I'm Smaller than Jax and I have Rail: Salt Lake City

August 10, 2007 10 comments Open printer friendly version of this article Print Article

TRAX is a two-line, 19 mile/24 station light rail system that began operating in Salt Lake City in 1999. As of July 2006, metropolitan Jacksonville had 210,275 more residents than metropolitan Salt Lake City.
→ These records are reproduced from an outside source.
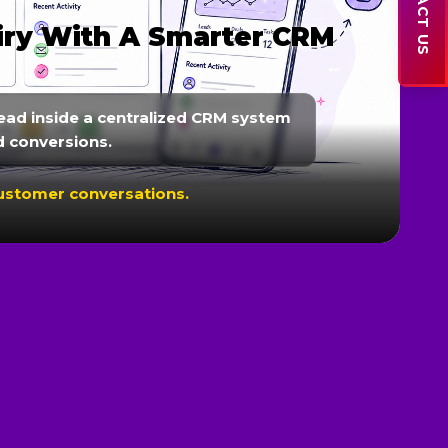
CONTACT US
s & Customer
r WhatsApp, reminders, lead
to improve customer engagement.
onversions.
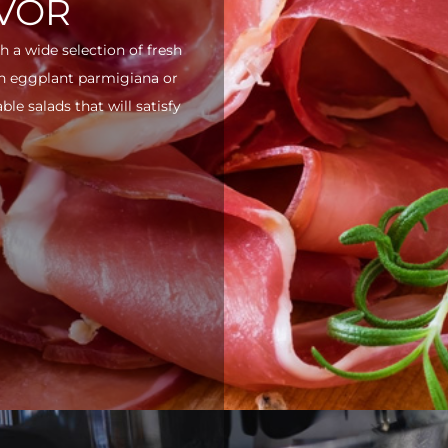
AVOR
h a wide selection of fresh
ith eggplant parmigiana or
e salads that will satisfy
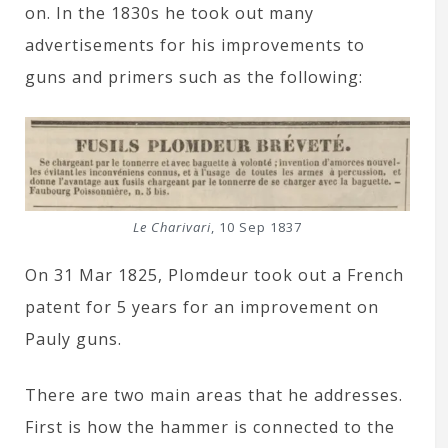
on. In the 1830s he took out many
advertisements for his improvements to
guns and primers such as the following:
Le Charivari
, 10 Sep 1837
On 31 Mar 1825, Plomdeur took out a French
patent for 5 years for an improvement on
Pauly guns.
There are two main areas that he addresses.
First is how the hammer is connected to the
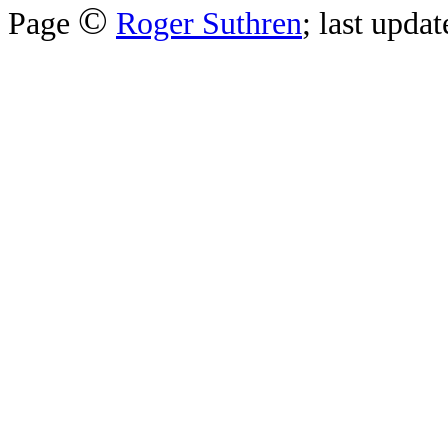
©
Page
Roger Suthren
; last upda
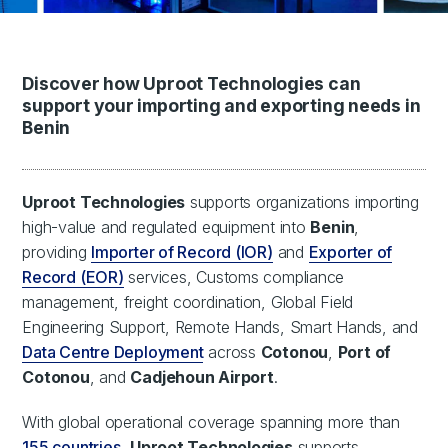
Discover how Uproot Technologies can
support your importing and exporting needs in
Benin
Uproot Technologies
supports organizations importing
high-value and regulated equipment into
Benin
,
providing
Importer of Record (IOR)
and
Exporter of
Record (EOR)
services, Customs compliance
management, freight coordination, Global Field
Engineering Support, Remote Hands, Smart Hands, and
Data Centre Deployment
across
Cotonou
,
Port of
Cotonou
, and
Cadjehoun Airport
.
With global operational coverage spanning more than
155 countries
,
Uproot Technologies
supports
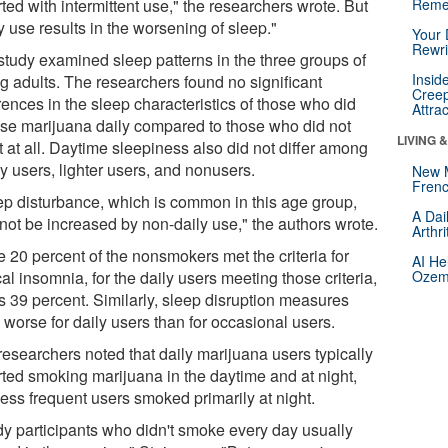
ted with intermittent use," the researchers wrote. But
Reme
y use results in the worsening of sleep."
Your 
Rewri
study examined sleep patterns in the three groups of
Insid
g adults. The researchers found no significant
Creep
rences in the sleep characteristics of those who did
Attra
use marijuana daily compared to those who did not
LIVING 
t at all. Daytime sleepiness also did not differ among
y users, lighter users, and nonusers.
New 
Frenc
ep disturbance, which is common in this age group,
A Dai
not be increased by non-daily use," the authors wrote.
Arthr
e 20 percent of the nonsmokers met the criteria for
AI He
cal insomnia, for the daily users meeting those criteria,
Ozemp
as 39 percent. Similarly, sleep disruption measures
 worse for daily users than for occasional users.
researchers noted that daily marijuana users typically
rted smoking marijuana in the daytime and at night,
less frequent users smoked primarily at night.
dy participants who didn't smoke every day usually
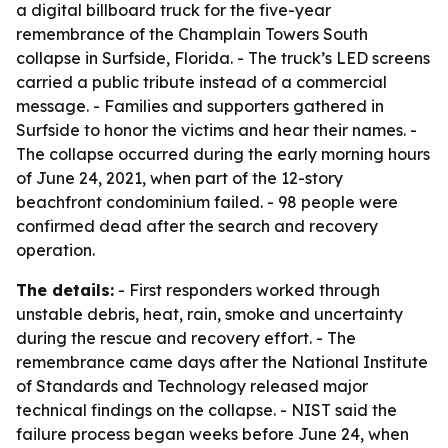
a digital billboard truck for the five-year
remembrance of the Champlain Towers South
collapse in Surfside, Florida. - The truck’s LED screens
carried a public tribute instead of a commercial
message. - Families and supporters gathered in
Surfside to honor the victims and hear their names. -
The collapse occurred during the early morning hours
of June 24, 2021, when part of the 12-story
beachfront condominium failed. - 98 people were
confirmed dead after the search and recovery
operation.
The details:
- First responders worked through
unstable debris, heat, rain, smoke and uncertainty
during the rescue and recovery effort. - The
remembrance came days after the National Institute
of Standards and Technology released major
technical findings on the collapse. - NIST said the
failure process began weeks before June 24, when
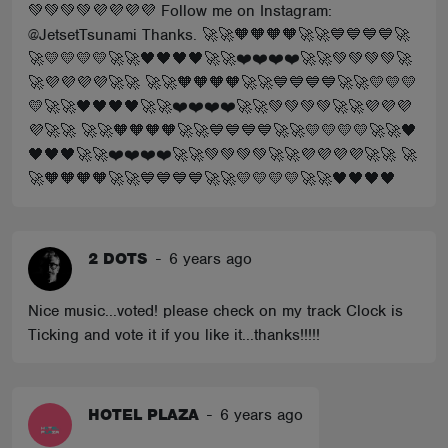
💚💚💚💚💜💜💜💜 Follow me on Instagram:
@JetsetTsunami Thanks. 🚀🚀🧡🧡🧡🧡🚀🚀💙💙💙💙🚀
🚀💛💛💛💛🚀🚀🖤🖤🖤🖤🚀🚀❤️❤️❤️❤️🚀🚀💚💚💚💚🚀
🚀💜💜💜💜🚀🚀 🚀🚀🧡🧡🧡🧡🚀🚀💙💙💙💙🚀🚀💛💛💛
💛🚀🚀🖤🖤🖤🖤🚀🚀❤️❤️❤️❤️🚀🚀💚💚💚💚🚀🚀💜💜💜
💜🚀🚀 🚀🚀🧡🧡🧡🧡🚀🚀💙💙💙💙🚀🚀💛💛💛💛🚀🚀🖤
🖤🖤🖤🚀🚀❤️❤️❤️❤️🚀🚀💚💚💚💚🚀🚀💜💜💜💜🚀🚀 🚀
🚀🧡🧡🧡🧡🚀🚀💙💙💙💙🚀🚀💛💛💛💛🚀🚀🖤🖤🖤🖤
2 DOTS
-
6 years ago
Nice music...voted! please check on my track Clock is
Ticking and vote it if you like it...thanks!!!!!
HOTEL PLAZA
-
6 years ago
2006 population comparison 

Jacksonville Metropolitan Area: 1,277,997

Salt Lake City Metropolitan Area: 1,067,722

Difference: Jacksonville +210,275

City of Jacksonville: 794,555

City of Salt Lake City: 178,858

Difference: Jacksonville +615,697


Salt Lake City light rail system map

The first line, running from downtown to Sandy, opened in 1999.  The second line opened in 2001, runs from downtown to the University of Utah.  This line was also extended to the University Medical Center in 2003.  Construction of a third line will begin in 2007 and finish by 2009.  A sales tax increase was passed in December 2006 to pay for four additional TRAX lines.


Planning, constructing and operating in less than 10 years 

Light rail was originally proposed in the early 1990's as an alternative to I-15 traffic congestion.  After the city won the bid for the 2002 Winter Olympics in 1995, the transportation authority leveraged the city's host status to accelerate Federal Transit Administration funding. Despite heavy criticism, construction began in 1997.  After its opening two years later, residents soon began to beg for extensions.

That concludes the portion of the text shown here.